How a hash table turns a key into an answer in O(1).
A function that turns any key into an array index. Constant time on average, linear time at worst. The whole craft is keeping the average case alive.
What is a hash table?
A hash function turns each key into an array index.
A hash table is an array of buckets indexed by a hash function applied to the key. Hans Peter Luhn proposed the idea at IBM in 1953. Today: every language's map / dict / HashMap, every database index, every cache, every router's flow table. The two collision strategies are chaining (linked lists per bucket) and open addressing (probe to the next bucket).
The whole hash table is built on one trick. You have a key — a string, a number, anything hashable. You apply a hash function that turns it into an integer. You modulo by the table size. The result is the index where that key's value lives. Look-up: same hash, same index, fetch in O(1). No search, no traversal — just arithmetic.
The catch is that the hash function maps an unbounded keyspace to a bounded number of slots. Two keys can hash to the same slot — a collision. The table's strategy for resolving collisions is what defines its character.
Watch three collision strategies fill the same table
Same keys, different layouts: linear, quadratic, and chaining.
Below: an 11-slot hash table. Type a key and watch where it lands. Switch strategies and reseed — same keys, different layouts. Open addressing slots stay flat; chaining grows lists at busy slots.
Open addressing vs chaining: two ways to handle collisions
Probe for another slot, or grow a list inside the slot.
When two keys collide, you have two options. Either you find another empty slot in the same array (open addressing) or you turn the slot into a list and append (chaining). Both work. They have very different operational shapes.
All in the array.
No pointers, cache-friendly, simple memory layout — every key sits in the same flat array. The price is sensitivity to load factor: as the table fills, probe distances grow rapidly and performance degrades. Linear probing has clustering issues; quadratic and double hashing scatter better. Used by Python dict, Java's IdentityHashMap.
A list per slot.
Each slot holds a linked list (or small array). Collisions extend the list rather than spilling into other slots. Tolerates higher load factors gracefully. Costs memory for pointers and loses cache locality. Used by Java's HashMap, Go's map.

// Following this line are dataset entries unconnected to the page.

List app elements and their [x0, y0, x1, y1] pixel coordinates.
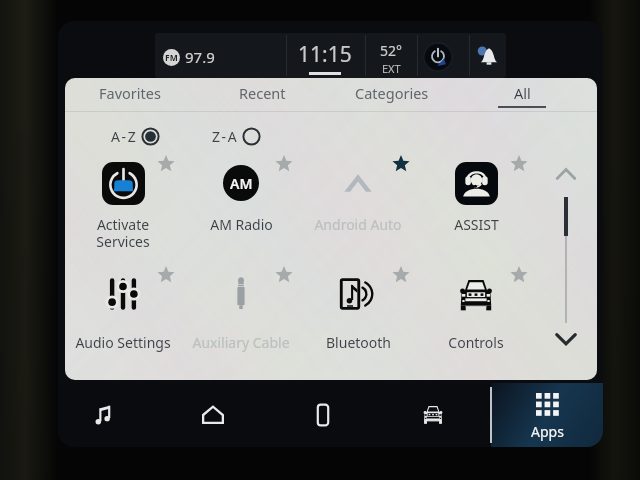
- button[interactable]: A-Z: [111, 122, 160, 150]
- button[interactable]: [65, 143, 181, 243]
- staticText: AM: [230, 174, 253, 193]
- staticText: Categories: [355, 83, 429, 103]
- button[interactable]: Phone: [283, 383, 363, 447]
- button[interactable]: Apps: [491, 383, 603, 447]
- staticText: A-Z: [111, 127, 138, 146]
- button[interactable]: 52°: [368, 41, 414, 76]
- button[interactable]: Notifications: [467, 35, 511, 79]
- staticText: EXT: [382, 61, 401, 76]
- staticText: AM Radio: [210, 215, 273, 234]
- button[interactable]: Vehicle status: [416, 35, 460, 79]
- button[interactable]: [418, 143, 534, 243]
- staticText: 97.9: [185, 47, 215, 67]
- staticText: Apps: [531, 422, 564, 441]
- button[interactable]: [300, 143, 416, 243]
- button[interactable]: Favorites: [65, 78, 196, 111]
- staticText: Recent: [239, 83, 286, 103]
- button[interactable]: [418, 254, 534, 354]
- staticText: ASSIST: [454, 215, 499, 234]
- button[interactable]: 11:15: [295, 40, 355, 81]
- button[interactable]: Vehicle: [393, 383, 473, 447]
- staticText: Auxiliary Cable: [192, 333, 290, 352]
- staticText: 52°: [380, 41, 403, 60]
- staticText: FM: [165, 52, 178, 64]
- staticText: Activate Services: [96, 215, 150, 251]
- staticText: Bluetooth: [326, 333, 391, 352]
- button[interactable]: Media: [64, 383, 144, 447]
- button[interactable]: [65, 254, 181, 354]
- staticText: Android Auto: [314, 215, 402, 234]
- button[interactable]: Recent: [196, 78, 328, 111]
- staticText: Audio Settings: [75, 333, 171, 352]
- staticText: 11:15: [298, 40, 352, 69]
- button[interactable]: [183, 143, 299, 243]
- staticText: All: [514, 83, 531, 103]
- button[interactable]: [183, 254, 299, 354]
- staticText: Favorites: [99, 83, 161, 103]
- button[interactable]: Z-A: [212, 122, 261, 150]
- button[interactable]: FM: [163, 47, 215, 67]
- staticText: Z-A: [212, 127, 239, 146]
- button[interactable]: Scroll up: [549, 157, 583, 191]
- button[interactable]: Home: [173, 383, 253, 447]
- button[interactable]: Scroll down: [549, 322, 583, 356]
- button[interactable]: All: [456, 78, 588, 111]
- staticText: Controls: [448, 333, 504, 352]
- button[interactable]: Categories: [326, 78, 458, 111]
- button[interactable]: [300, 254, 416, 354]
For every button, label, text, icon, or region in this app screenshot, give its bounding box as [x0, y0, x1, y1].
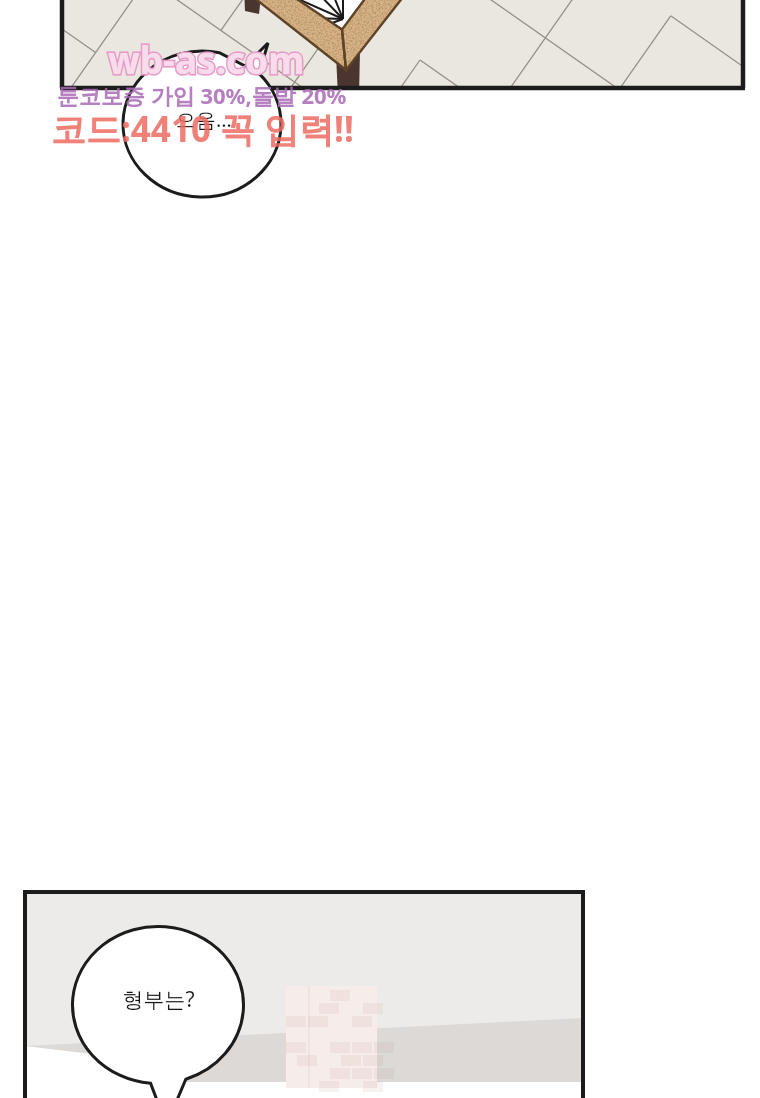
button[interactable]: [0, 0, 760, 1098]
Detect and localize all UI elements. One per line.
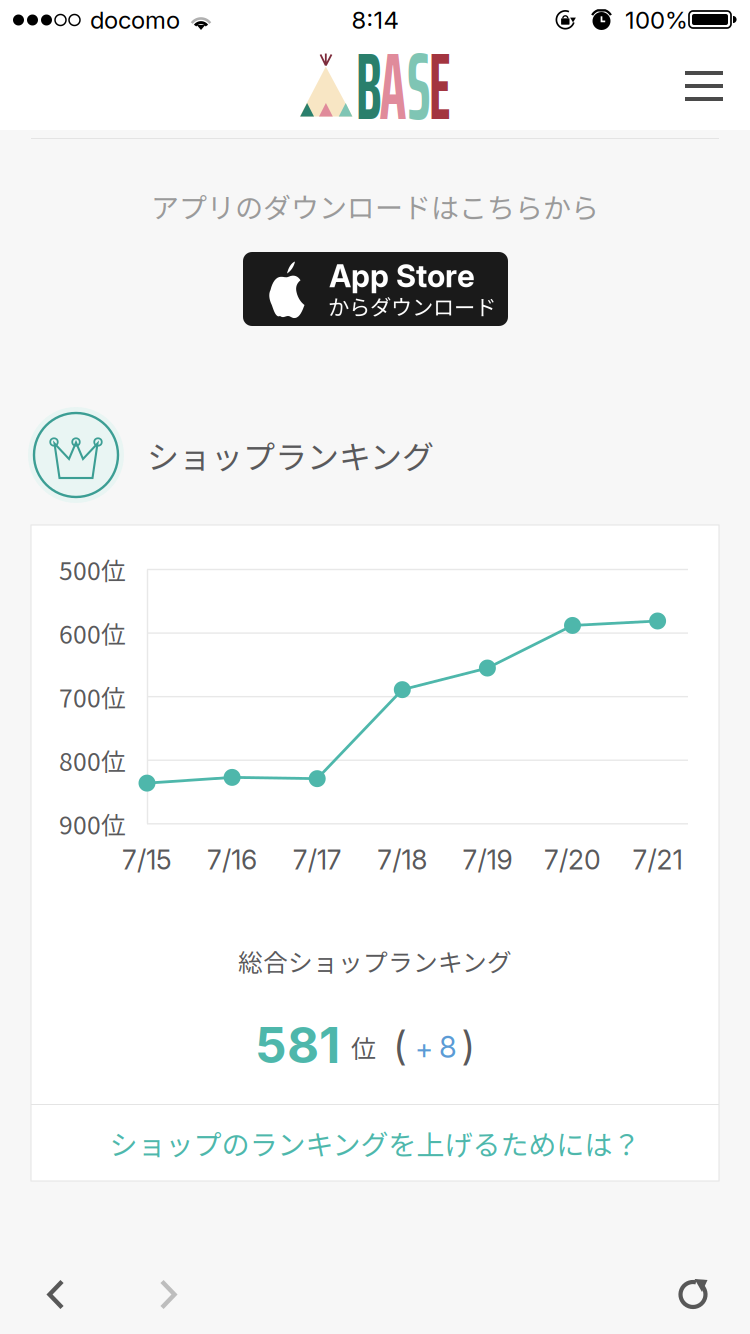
staticText: からダウンロード (328, 291, 496, 322)
staticText: ( (394, 1021, 406, 1069)
staticText: アプリのダウンロードはこちらから (151, 186, 599, 226)
staticText: 500位 (59, 552, 126, 587)
staticText: B (349, 12, 389, 160)
staticText: 7/17 (293, 844, 342, 876)
staticText: 7/19 (462, 844, 512, 876)
staticText: 7/15 (122, 844, 172, 876)
staticText: 総合ショップランキング (238, 943, 512, 979)
staticText: 7/21 (633, 844, 683, 876)
button[interactable]: App Store (243, 252, 508, 326)
staticText: + (415, 1032, 433, 1066)
staticText: 8:14 (352, 6, 398, 34)
staticText: docomo (90, 6, 180, 34)
button[interactable]: Menu (660, 42, 748, 130)
staticText: 位 (351, 1029, 376, 1065)
staticText: ) (462, 1021, 474, 1069)
staticText: 100% (625, 6, 688, 34)
staticText: 8 (439, 1029, 457, 1065)
staticText: App Store (329, 257, 475, 294)
button[interactable]: Forward (112, 1255, 224, 1334)
button[interactable]: Back (0, 1255, 112, 1334)
staticText: 7/20 (544, 844, 601, 876)
staticText: 600位 (59, 615, 126, 651)
staticText: E (423, 12, 457, 160)
button[interactable]: Reload (638, 1255, 750, 1334)
staticText: A (372, 12, 414, 160)
staticText: 800位 (59, 742, 126, 778)
staticText: 7/18 (377, 844, 427, 876)
staticText: ショップランキング (147, 432, 434, 478)
staticText: ショップのランキングを上げるためには？ (110, 1123, 640, 1163)
staticText: 900位 (59, 806, 126, 842)
staticText: S (401, 12, 437, 160)
staticText: 7/16 (207, 844, 257, 876)
button[interactable]: ショップのランキングを上げるためには？ (31, 1105, 719, 1181)
staticText: 700位 (59, 679, 126, 714)
staticText: 581 (255, 1015, 340, 1075)
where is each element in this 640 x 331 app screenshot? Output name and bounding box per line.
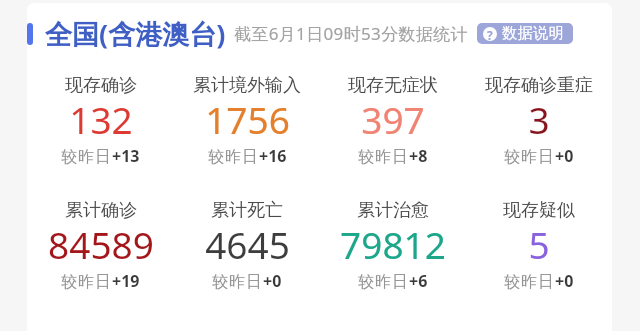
- staticText: 397: [361, 94, 425, 144]
- staticText: 现存疑似: [503, 199, 575, 222]
- staticText: 全国(含港澳台): [45, 15, 226, 52]
- staticText: ?: [487, 27, 493, 41]
- staticText: 累计治愈: [357, 199, 429, 222]
- staticText: 5: [528, 219, 550, 269]
- staticText: 较昨日: [358, 272, 409, 292]
- staticText: +0: [555, 270, 574, 292]
- button[interactable]: 现存确诊重症: [466, 74, 612, 169]
- staticText: 较昨日: [208, 147, 259, 167]
- staticText: 较昨日: [504, 272, 555, 292]
- button[interactable]: 累计确诊: [27, 199, 174, 294]
- button[interactable]: 全国(含港澳台): [45, 15, 226, 52]
- staticText: 4645: [205, 219, 290, 269]
- staticText: 132: [69, 94, 133, 144]
- button[interactable]: 累计境外输入: [174, 74, 320, 169]
- staticText: 累计境外输入: [193, 74, 301, 97]
- button[interactable]: 数据说明帮助: [477, 23, 573, 44]
- staticText: +16: [259, 145, 287, 167]
- staticText: +8: [409, 145, 428, 167]
- staticText: 1756: [205, 94, 290, 144]
- staticText: 现存无症状: [348, 74, 438, 97]
- staticText: 3: [528, 94, 550, 144]
- staticText: +0: [263, 270, 282, 292]
- staticText: 较昨日: [212, 272, 263, 292]
- button[interactable]: 累计治愈: [320, 199, 466, 294]
- staticText: 较昨日: [504, 147, 555, 167]
- staticText: +13: [112, 145, 140, 167]
- staticText: 较昨日: [61, 147, 112, 167]
- staticText: 截至6月1日09时53分数据统计: [234, 22, 468, 45]
- staticText: 累计死亡: [211, 199, 283, 222]
- staticText: 现存确诊重症: [485, 74, 593, 97]
- staticText: 较昨日: [358, 147, 409, 167]
- staticText: 累计确诊: [65, 199, 137, 222]
- button[interactable]: 现存疑似: [466, 199, 612, 294]
- staticText: 较昨日: [61, 272, 112, 292]
- staticText: 数据说明: [502, 24, 565, 43]
- staticText: +19: [112, 270, 140, 292]
- button[interactable]: 累计死亡: [174, 199, 320, 294]
- staticText: 84589: [48, 219, 154, 269]
- staticText: +6: [409, 270, 428, 292]
- staticText: 现存确诊: [65, 74, 137, 97]
- button[interactable]: 现存无症状: [320, 74, 466, 169]
- staticText: 79812: [340, 219, 446, 269]
- other: 数据说明帮助: [483, 27, 497, 41]
- button[interactable]: 现存确诊: [27, 74, 174, 169]
- staticText: +0: [555, 145, 574, 167]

Load factor and when the table has to grow
Once it gets too full, the table allocates a bigger array and rehashes.
The load factor is occupied slots divided by total slots. Past a threshold (typically 0.75 for chaining, 0.5 for open addressing), performance starts to fall off. The fix is to allocate a bigger array, walk every key, rehash with the new size, copy.
Rehashing is O(n) and pauses the table. Production hash tables amortise the cost — Java grows by 2× every threshold breach, so resizes happen rarely and amortise to O(1) per insert. Some implementations incrementally rehash — moving a few keys per operation rather than all at once — to keep p99 latency tight, the same trick Redis uses for its dictionary resize.
When the table size is prime, hashes mod size distribute more evenly. Powers of two are cache-friendly but require a stronger hash function to avoid patterns. Most modern implementations pick power-of-two and rely on the hash function — but the prime-size convention persists in older code.
What makes a good hash function
It spreads keys evenly, scrambles on any change, and runs fast.
A good hash function spreads inputs uniformly across the output range, changes wildly when one bit of input changes (avalanche), and runs fast. Modern non-cryptographic hashes — xxHash, MurmurHash, CityHash — manage all three in a few ns per key. Use them.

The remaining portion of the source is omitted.